Dolshiniva lo apartó de un codazo y pasó delante.
—Por fin —dijo—. Y ahora, date prisa. Llegamos tarde.
Romo suspiró y la siguió, para luego cerrar la puerta tras él. Ulrika oyó que la llave giraba en la cerradura mientras corría con Raiza hasta la tapia. Saltaron sobre ella tan silenciosamente como gatos y bajaron la mirada hacia el estrecho callejón de servicio que había al otro lado. Romo y Dolshiniva avanzaban deprisa por él, con tanta rapidez como lo permitía la corpulencia de Romo, cosa que, si debía darse crédito a las imprecaciones de Dolshiniva, no era suficiente ni por asomo.
Ulrika y Raiza avanzaron con sigilo a lo largo de la parte superior de la tapia, y vieron que un carruaje cerrado se detenía al final del callejón.

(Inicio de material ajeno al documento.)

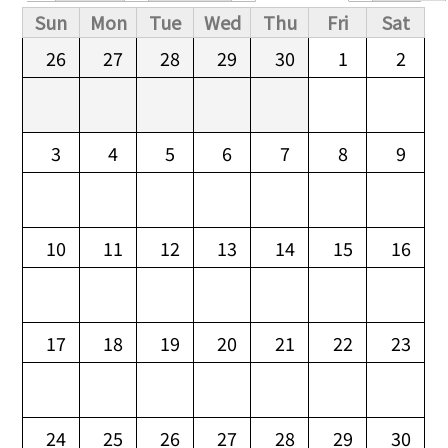
Primary tabs
Sun
Mon
Tue
Wed
Thu
Fri
Sat
26
27
28
29
30
1
2
3
4
5
6
7
8
9
10
11
12
13
14
15
16
17
18
19
20
21
22
23
24
25
26
27
28
29
30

—Ése no es su carruaje —dijo Ulrika.
—No podría serlo —replicó Raiza.
Cuando la pareja llegó al vehículo, la portezuela se abrió y ellos subieron. El cochero puso los caballos en marcha casi antes de que hubieran acabado de entrar, y el carruaje se alejó calle abajo.
Sin una palabra ni una mirada atrás, Raiza saltó de la tapia a la calle y lo siguió.
Ulrika gruñó para sí y luego saltó tras ella.
—Tienes razón, hermana —dijo con sarcasmo—. Debemos seguirlos. Gracias por consultármelo.